The Weight Loss Trap - pmcpinto
http://time.com/4793832/the-weight-loss-trap/
======
JoshMnem
The article mentions a probiotic pill. I think that the microbiome is the
place to look for answers, but not with pills, just with better fuel. I
managed to lose 70 pounds (from 215 pounds down to 145) and keep it off so
far. At the moment, I have to make efforts to get _more_ calories now, not
less.

\- I think of food as fuel that goes into a fermentation-based engine. I make
sure to add the right ingredients for proper fermentation.

\- I only eat high-nutrient, whole foods that I mostly cook from scratch. The
staples are vegetables, legumes, fruit, nuts, seeds.

\- No meat or dairy except for fish (salmon, herring, and sardines).

\- I eliminated: refined foods, alcohol, grains (except small amounts of brown
rice and grain-like seeds like buckwheat), sugar, sweeteners, oils (except
small amounts of coconut oil and high quality olive oil).

\- I don't eat nightshade-family vegetables (including potatoes), but I do eat
sweet potatoes (the regular yellow ones and satsuma "yams").

\- I say, "I _don 't_ eat those foods", not "I _can 't_ eat those foods."
(self identity vs. permission) I view junk food as a recreational drug. I
don't eat junk in the same way that I don't smoke cigarettes.

\- If I'm out, and there is nothing on a menu that I can eat, I don't eat, or
I find some fruit or buy nuts and dried fruit at Berkeley Bowl.

\- I restrict calories on some days, similar to the calorie restriction in the
5:2 diet.

\- I eat a lot of fermented foods, often homemade: sauerkraut, pickles, water
kefir, etc.

\- It's sometimes difficult to get enough calories, but I often eat one
avocado per day, plus a few handfuls of nuts.

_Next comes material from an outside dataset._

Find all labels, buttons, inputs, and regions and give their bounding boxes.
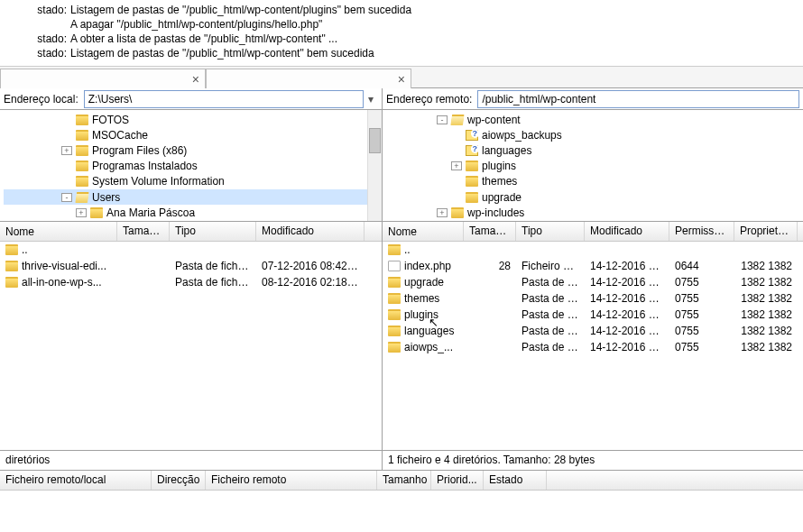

I've also experimented with 2-5 day water fasting (very difficult) and
alternate day fasting (too difficult for me to continue more than a week).

I don't know if those methods would work for anyone else, but maybe there is
some information there that other people could find useful. (I'm not making
recommendations -- just sharing my experiments. Check with a doctor before
trying any unusual diets.)

The plan is based on thinking about the body as a farm of microorganisms.
Different foods cultivate different microorganism. As far as I can tell,
things like _refined_ carbs and animal products (beyond small amounts) are not
beneficial. It isn't "paleo" though -- I don't think that paleo is a good
idea.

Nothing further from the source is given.